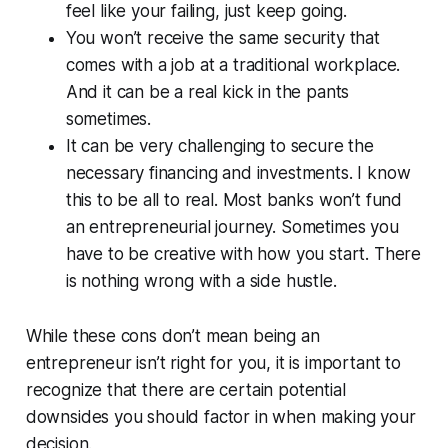
feel like your failing, just keep going.
You won’t receive the same security that
comes with a job at a traditional workplace.
And it can be a real kick in the pants
sometimes.
It can be very challenging to secure the
necessary financing and investments. I know
this to be all to real. Most banks won’t fund
an entrepreneurial journey. Sometimes you
have to be creative with how you start. There
is nothing wrong with a side hustle.
While these cons don’t mean being an
entrepreneur isn’t right for you, it is important to
recognize that there are certain potential
downsides you should factor in when making your
decision.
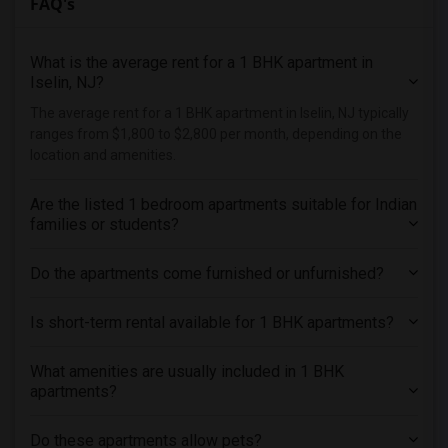
FAQ's
What is the average rent for a 1 BHK apartment in
Iselin, NJ?
The average rent for a 1 BHK apartment in Iselin, NJ typically
ranges from $1,800 to $2,800 per month, depending on the
location and amenities.
Are the listed 1 bedroom apartments suitable for Indian
families or students?
Do the apartments come furnished or unfurnished?
Is short-term rental available for 1 BHK apartments?
What amenities are usually included in 1 BHK
apartments?
Do these apartments allow pets?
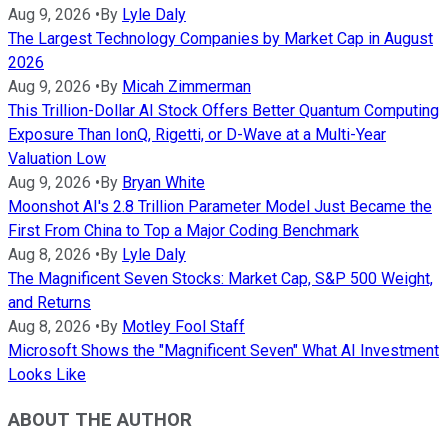
Aug 9, 2026
•
By
Lyle Daly
The Largest Technology Companies by Market Cap in August
2026
Aug 9, 2026
•
By
Micah Zimmerman
This Trillion-Dollar AI Stock Offers Better Quantum Computing
Exposure Than IonQ, Rigetti, or D-Wave at a Multi-Year
Valuation Low
Aug 9, 2026
•
By
Bryan White
Moonshot AI's 2.8 Trillion Parameter Model Just Became the
First From China to Top a Major Coding Benchmark
Aug 8, 2026
•
By
Lyle Daly
The Magnificent Seven Stocks: Market Cap, S&P 500 Weight,
and Returns
Aug 8, 2026
•
By
Motley Fool Staff
Microsoft Shows the "Magnificent Seven" What AI Investment
Looks Like
ABOUT THE AUTHOR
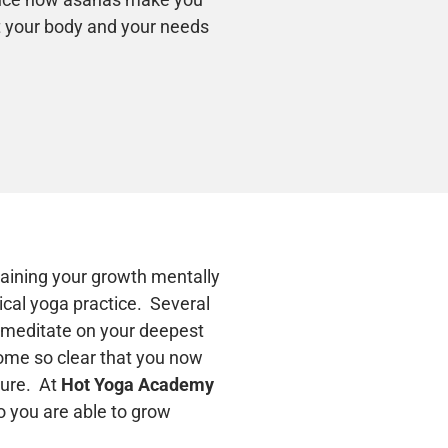
ct your body and your needs
raining your growth mentally
cal yoga practice. Several
o meditate on your deepest
ome so clear that you now
ture. At
Hot Yoga Academy
o you are able to grow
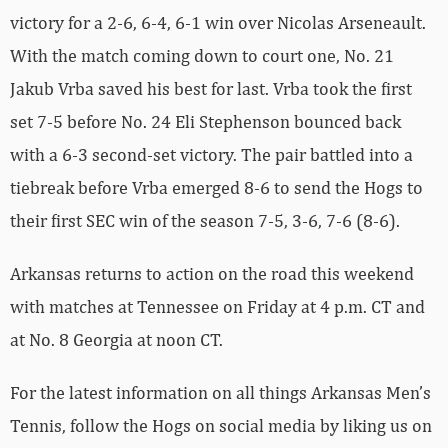
victory for a 2-6, 6-4, 6-1 win over Nicolas Arseneault.
With the match coming down to court one, No. 21
Jakub Vrba saved his best for last. Vrba took the first
set 7-5 before No. 24 Eli Stephenson bounced back
with a 6-3 second-set victory. The pair battled into a
tiebreak before Vrba emerged 8-6 to send the Hogs to
their first SEC win of the season 7-5, 3-6, 7-6 (8-6).
Arkansas returns to action on the road this weekend
with matches at Tennessee on Friday at 4 p.m. CT and
at No. 8 Georgia at noon CT.
For the latest information on all things Arkansas Men’s
Tennis, follow the Hogs on social media by liking us on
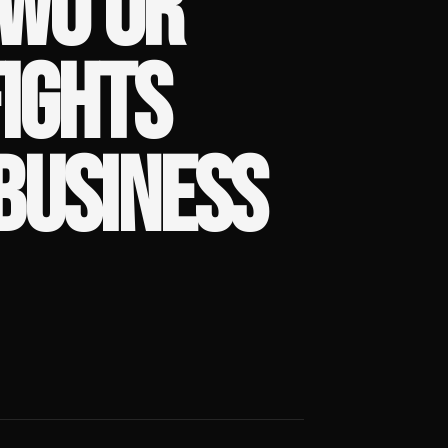
TWO OR
IGHTS
BUSINESS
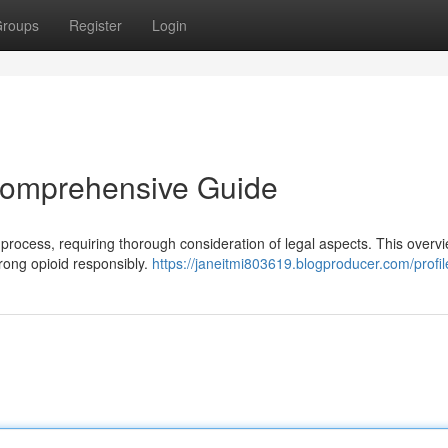
roups
Register
Login
 Comprehensive Guide
t process, requiring thorough consideration of legal aspects. This overv
trong opioid responsibly.
https://janeitmi803619.blogproducer.com/profil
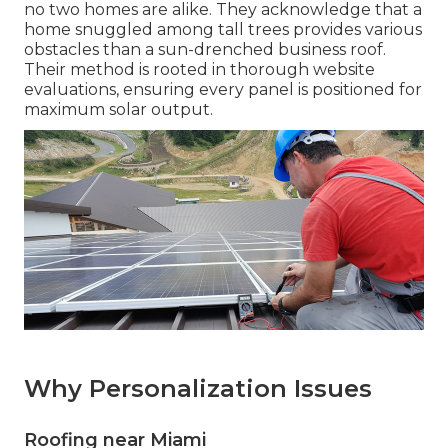
no two homes are alike. They acknowledge that a
home snuggled among tall trees provides various
obstacles than a sun-drenched business roof.
Their method is rooted in thorough website
evaluations, ensuring every panel is positioned for
maximum solar output.
Why Personalization Issues
Roofing near Miami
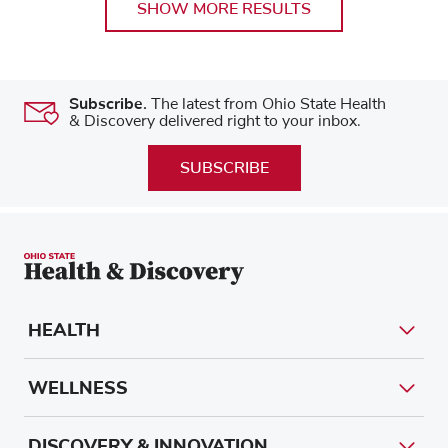
SHOW MORE RESULTS
Subscribe.
The latest from Ohio State Health
& Discovery delivered right to your inbox.
SUBSCRIBE
HEALTH
WELLNESS
DISCOVERY & INNOVATION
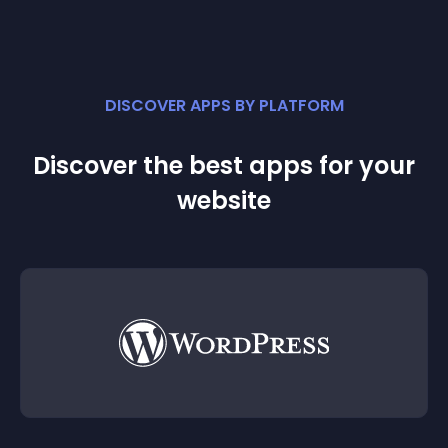
DISCOVER APPS BY PLATFORM
Discover the best apps for your
website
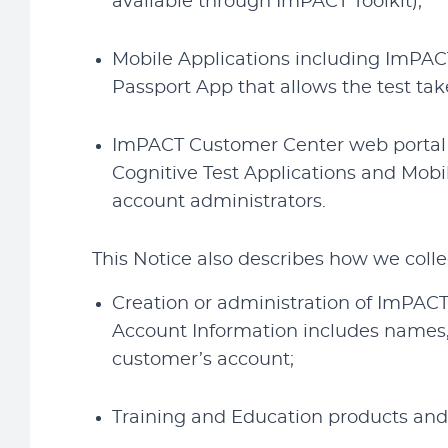
available through ImPACT Toolkit);
Mobile Applications including ImPACT
Passport App that allows the test ta
ImPACT Customer Center web portal fo
Cognitive Test Applications and Mobi
account administrators.
This Notice also describes how we colle
Creation or administration of ImPACT
Account Information includes names,
customer’s account;
Training and Education products and 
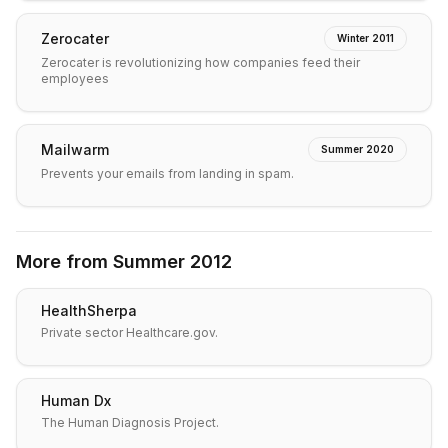
Zerocater
Winter 2011
Zerocater is revolutionizing how companies feed their
employees
Mailwarm
Summer 2020
Prevents your emails from landing in spam.
More from
Summer 2012
HealthSherpa
Private sector Healthcare.gov.
Human Dx
The Human Diagnosis Project.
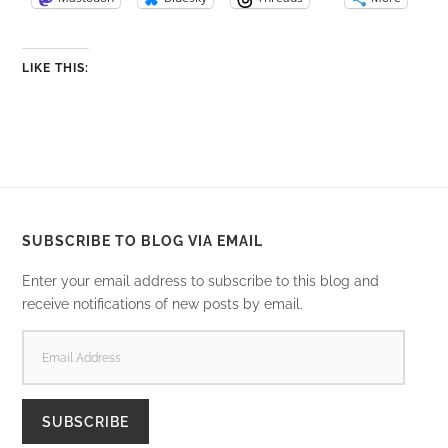
LIKE THIS:
SUBSCRIBE TO BLOG VIA EMAIL
Enter your email address to subscribe to this blog and
receive notifications of new posts by email.
EMAIL
ADDRESS
SUBSCRIBE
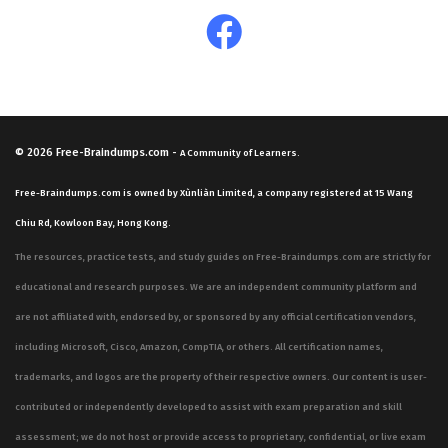
© 2026
Free-Braindumps.com
-
A Community of Learners.
Free-Braindumps.com is owned by Xùnliàn Limited, a company registered at 15 Wang
Chiu Rd, Kowloon Bay, Hong Kong.
The resources, practice tests, and study guides on Free-Braindumps.com are strictly for
educational and research purposes. We are an independent community platform and
are not affiliated with, endorsed by, or sponsored by any official certification vendors,
including Microsoft, Cisco, Amazon, CompTIA, or others. All certification names,
trademarks, and logos are the property of their respective owners. Our content is user-
contributed or independently developed to assist with exam preparation and skill
assessment; we do not host or provide access to proprietary, confidential, or live exam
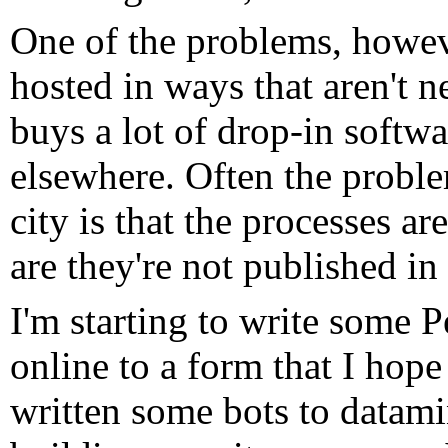
One of the problems, however
hosted in ways that aren't n
buys a lot of drop-in softwa
elsewhere. Often the proble
city is that the processes a
are they're not published in
I'm starting to write some P
online to a form that I hope
written some bots to datam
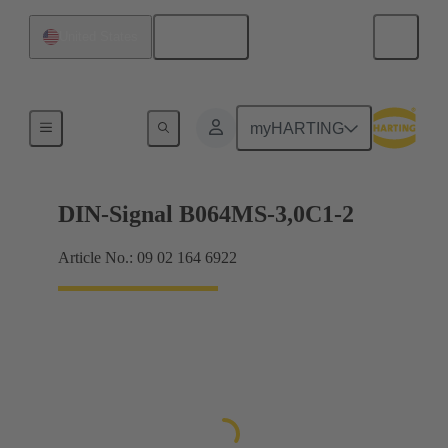
English
United States
Motherboard to daughtercard connection
myHARTING
DIN-Signal B064MS-3,0C1-2
Article No.: 09 02 164 6922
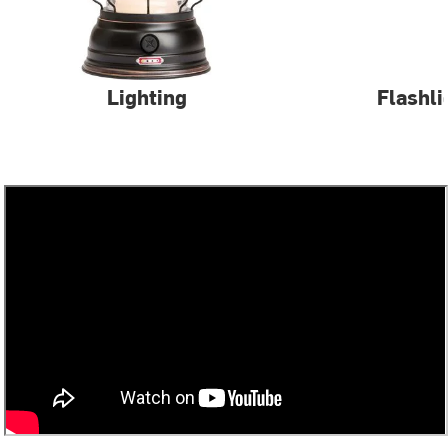
Lighting
Flashli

━━━━━━━━━━

Problem to solve:
Please go line by line through the records above, copying each one that holds the string "certification".

Solution:
are not affiliated with, endorsed by, or sponsored by any official certification vendors,
including Microsoft, Cisco, Amazon, CompTIA, or others. All certification names,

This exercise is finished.